As someone who has dipped my toe into writing novels for children, I'm still astonished by how many well-meaning but misguided people ask: "So when are you going to write a proper grownup novel?", as if writing for children – surely the most challenging of all audiences – counts for nothing. Just as children's literature of the last 15 years has flourished, so theatre for young people has often not just matched theatre for adult audiences but often surpassed it.

Children's novels get a meagre amount of review space, but when it comes to writing about children's theatre, every column inch must still be fought for and over. This lack of coverage matters because it is always the case that what is reviewed in our culture quickly becomes what is valued in our culture. An absence of reviews about theatre that is made for and with children, and a reluctance by arts desks and editors to take children's theatre seriously not only suggests that we do not value that particular area of theatre, but that we do not value children and their experience of the world.

It shouldn't be that way. When the wellbeing of children in the UK is measured against that of other countries we come very low in the league of industrialised nations.
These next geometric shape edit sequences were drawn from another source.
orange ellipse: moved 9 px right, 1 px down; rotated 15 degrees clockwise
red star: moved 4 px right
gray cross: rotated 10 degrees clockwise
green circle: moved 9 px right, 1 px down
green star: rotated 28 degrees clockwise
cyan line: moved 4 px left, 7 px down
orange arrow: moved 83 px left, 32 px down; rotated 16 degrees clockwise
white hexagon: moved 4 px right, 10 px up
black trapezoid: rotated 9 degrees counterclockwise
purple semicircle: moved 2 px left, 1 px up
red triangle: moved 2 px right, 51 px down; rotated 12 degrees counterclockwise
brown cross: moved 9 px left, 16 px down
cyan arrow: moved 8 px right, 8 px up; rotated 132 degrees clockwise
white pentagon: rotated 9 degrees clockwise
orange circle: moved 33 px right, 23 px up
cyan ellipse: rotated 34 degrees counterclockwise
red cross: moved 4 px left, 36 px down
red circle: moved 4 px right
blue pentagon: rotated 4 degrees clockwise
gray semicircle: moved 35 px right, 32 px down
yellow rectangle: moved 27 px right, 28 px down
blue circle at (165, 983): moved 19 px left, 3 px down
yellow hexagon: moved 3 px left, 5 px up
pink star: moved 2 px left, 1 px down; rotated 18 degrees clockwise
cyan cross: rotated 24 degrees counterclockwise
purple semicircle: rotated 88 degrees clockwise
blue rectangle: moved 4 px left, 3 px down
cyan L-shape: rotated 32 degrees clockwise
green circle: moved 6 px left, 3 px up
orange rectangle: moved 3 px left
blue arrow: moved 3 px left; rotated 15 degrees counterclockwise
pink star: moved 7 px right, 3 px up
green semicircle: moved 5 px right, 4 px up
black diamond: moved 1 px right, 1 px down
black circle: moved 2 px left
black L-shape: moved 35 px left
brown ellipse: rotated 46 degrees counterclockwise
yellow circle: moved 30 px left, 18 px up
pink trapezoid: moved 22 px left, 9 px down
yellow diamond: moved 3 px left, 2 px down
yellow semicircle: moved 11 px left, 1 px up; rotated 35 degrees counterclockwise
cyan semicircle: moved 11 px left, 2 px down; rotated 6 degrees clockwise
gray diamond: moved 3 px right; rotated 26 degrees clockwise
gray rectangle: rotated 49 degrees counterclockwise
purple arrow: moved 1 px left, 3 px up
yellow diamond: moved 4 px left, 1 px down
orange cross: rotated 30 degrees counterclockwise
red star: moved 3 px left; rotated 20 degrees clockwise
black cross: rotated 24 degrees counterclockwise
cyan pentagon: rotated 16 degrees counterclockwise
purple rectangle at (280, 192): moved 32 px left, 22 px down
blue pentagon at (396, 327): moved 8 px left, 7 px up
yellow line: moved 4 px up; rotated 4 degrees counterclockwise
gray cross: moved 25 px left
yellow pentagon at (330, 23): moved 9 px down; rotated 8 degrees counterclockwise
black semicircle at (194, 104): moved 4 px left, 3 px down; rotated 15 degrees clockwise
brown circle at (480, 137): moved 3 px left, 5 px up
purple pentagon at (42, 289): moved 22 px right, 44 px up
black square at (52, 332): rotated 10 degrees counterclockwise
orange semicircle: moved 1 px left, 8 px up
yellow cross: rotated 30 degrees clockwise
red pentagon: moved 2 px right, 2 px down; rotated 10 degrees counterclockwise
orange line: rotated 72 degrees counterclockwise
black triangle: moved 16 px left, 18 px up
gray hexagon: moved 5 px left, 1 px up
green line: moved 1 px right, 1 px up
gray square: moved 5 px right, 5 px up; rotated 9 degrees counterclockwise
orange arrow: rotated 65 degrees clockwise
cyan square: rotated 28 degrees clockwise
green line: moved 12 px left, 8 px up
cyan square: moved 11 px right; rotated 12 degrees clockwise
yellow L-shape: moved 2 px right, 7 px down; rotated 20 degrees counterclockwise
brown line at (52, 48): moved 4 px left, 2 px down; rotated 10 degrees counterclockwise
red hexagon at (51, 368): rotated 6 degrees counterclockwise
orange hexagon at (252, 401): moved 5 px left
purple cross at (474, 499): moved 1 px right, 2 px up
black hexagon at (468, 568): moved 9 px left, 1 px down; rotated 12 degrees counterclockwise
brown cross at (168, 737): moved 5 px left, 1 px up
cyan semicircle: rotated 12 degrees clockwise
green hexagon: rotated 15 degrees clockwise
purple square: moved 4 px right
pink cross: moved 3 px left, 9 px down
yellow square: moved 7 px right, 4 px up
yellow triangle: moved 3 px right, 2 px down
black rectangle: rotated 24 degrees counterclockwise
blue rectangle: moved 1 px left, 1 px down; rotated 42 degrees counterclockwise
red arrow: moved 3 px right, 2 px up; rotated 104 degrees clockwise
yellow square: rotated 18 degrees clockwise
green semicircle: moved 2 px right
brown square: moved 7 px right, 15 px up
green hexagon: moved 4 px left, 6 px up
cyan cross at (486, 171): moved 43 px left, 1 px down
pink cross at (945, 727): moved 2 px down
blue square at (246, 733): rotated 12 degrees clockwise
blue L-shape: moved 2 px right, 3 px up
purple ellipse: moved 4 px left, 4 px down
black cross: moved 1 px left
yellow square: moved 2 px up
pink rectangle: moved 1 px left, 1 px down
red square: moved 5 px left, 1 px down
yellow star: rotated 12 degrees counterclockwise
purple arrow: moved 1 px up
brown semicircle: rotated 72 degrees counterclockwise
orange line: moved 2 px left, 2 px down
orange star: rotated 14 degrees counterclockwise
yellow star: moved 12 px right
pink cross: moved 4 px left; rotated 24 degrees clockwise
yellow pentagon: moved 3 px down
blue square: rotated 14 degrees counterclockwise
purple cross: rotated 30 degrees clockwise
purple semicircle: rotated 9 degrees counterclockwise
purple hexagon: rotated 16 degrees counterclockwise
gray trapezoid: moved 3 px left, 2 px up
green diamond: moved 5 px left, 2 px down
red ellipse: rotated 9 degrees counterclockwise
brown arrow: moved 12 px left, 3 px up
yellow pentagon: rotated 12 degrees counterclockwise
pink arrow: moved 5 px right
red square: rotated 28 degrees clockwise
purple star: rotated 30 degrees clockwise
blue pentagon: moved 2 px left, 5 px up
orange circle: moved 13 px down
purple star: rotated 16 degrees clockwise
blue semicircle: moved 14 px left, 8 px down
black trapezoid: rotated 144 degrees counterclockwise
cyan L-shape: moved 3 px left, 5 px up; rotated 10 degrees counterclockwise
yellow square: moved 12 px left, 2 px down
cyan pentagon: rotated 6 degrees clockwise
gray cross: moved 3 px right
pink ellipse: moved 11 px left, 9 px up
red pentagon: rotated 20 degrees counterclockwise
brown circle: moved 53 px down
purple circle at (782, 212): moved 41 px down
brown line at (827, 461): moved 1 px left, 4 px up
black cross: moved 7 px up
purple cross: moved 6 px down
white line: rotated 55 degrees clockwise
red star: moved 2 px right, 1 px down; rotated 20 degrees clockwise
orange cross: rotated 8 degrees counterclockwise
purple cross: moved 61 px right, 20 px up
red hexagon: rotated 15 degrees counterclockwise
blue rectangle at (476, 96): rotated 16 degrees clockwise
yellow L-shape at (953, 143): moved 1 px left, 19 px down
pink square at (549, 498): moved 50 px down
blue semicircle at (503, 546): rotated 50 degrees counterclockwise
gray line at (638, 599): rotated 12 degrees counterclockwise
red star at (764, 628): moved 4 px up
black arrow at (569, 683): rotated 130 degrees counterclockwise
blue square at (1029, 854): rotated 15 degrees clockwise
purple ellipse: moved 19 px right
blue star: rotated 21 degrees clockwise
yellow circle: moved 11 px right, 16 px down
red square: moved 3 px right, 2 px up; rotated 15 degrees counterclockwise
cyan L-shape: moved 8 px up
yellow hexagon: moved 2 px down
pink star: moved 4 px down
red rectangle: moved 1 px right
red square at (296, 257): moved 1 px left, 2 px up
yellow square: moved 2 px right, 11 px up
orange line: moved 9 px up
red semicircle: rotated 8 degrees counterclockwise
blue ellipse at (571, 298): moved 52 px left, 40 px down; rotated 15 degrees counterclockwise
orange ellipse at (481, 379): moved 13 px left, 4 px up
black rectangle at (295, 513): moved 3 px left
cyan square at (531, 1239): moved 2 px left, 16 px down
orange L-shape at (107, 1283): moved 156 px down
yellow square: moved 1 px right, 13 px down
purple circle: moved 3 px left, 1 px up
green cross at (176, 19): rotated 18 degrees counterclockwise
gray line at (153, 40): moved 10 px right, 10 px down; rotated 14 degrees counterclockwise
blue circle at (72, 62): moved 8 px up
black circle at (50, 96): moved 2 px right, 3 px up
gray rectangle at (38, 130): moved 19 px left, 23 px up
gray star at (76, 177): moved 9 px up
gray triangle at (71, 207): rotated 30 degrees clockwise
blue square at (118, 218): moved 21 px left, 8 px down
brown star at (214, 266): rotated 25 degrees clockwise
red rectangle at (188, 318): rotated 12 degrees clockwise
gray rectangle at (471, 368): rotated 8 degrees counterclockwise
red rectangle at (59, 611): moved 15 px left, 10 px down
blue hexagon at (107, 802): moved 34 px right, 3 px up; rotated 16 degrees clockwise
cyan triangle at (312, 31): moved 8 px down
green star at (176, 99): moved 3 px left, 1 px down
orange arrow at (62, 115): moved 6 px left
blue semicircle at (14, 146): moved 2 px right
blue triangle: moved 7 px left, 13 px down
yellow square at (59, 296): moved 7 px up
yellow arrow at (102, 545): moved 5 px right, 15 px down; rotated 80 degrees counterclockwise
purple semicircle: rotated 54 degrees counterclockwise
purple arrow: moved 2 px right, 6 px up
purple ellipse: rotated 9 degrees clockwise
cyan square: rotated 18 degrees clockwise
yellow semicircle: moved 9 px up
Could there be a connection between that and our inability to value and nurture the creativity and imaginations of our children? We worry endlessly about exam results and yet squeeze the arts from the curriculum, so that opportunities to learn an instrument or go to the theatre are not an entitlement for every child, but activities that are only within the reach of the privileged few. As one of the characters in Lee Hall's The Pitman Painters says: "art is the place where you understand your whole life from." If one single child is excluded from art, we are all the poorer for it.

Last week I sat in the Unicorn theatre watching Ellen McDougall's superb production of Henry the Fifth, a play which responds to Shakespeare's play of the same name. Like Shakespeare's play in which the chorus asks the audience to "piece out our imperfections with your thought" so Ignace Cornelissen's play is a call to arms for the imagination, getting a young audience to imagine a different world, a different story for themselves, an alternative narrative and to empathise with another point of view. It is a play about emotional intelligence, not IQ or what level you got in Key stage 2.

At a time when the pressures on young people are perhaps greater than they have been at any time since the second world war, and the challenges faced by massive cultural and technological shifts, climate change, and economic collapse are immense, what we need is a rising generation who can use their heads to solve those problems but also their imaginations. Some time ago I heard a government spokesman on the radio talking about raising standards in schools, and making changes to the curriculum and the arts and humanities in higher education so we generated the skills necessary for a successful 21st century society.

Did that mean, asked the interviewer, that there needed to be more emphasis on skills such as maths and engineering? Yes was the reply. Of course we do need those skills, nobody would argue against their importance. But while we need people with the skills to build – let's say a bridge – we also need the people capable of imagining that bridge in the first place, or thinking how we could create a very different kind of bridge. Or perhaps asking whether we need a bridge at all.

Theatre, particularly theatre for children, fires the imagination, it gives our children the skills and the creativity necessary to face the world, to understand it and perhaps to change it too. We should value children's theatre and take it seriously and that means treating it with the respect that we would any work of art including reviewing and critiquing it.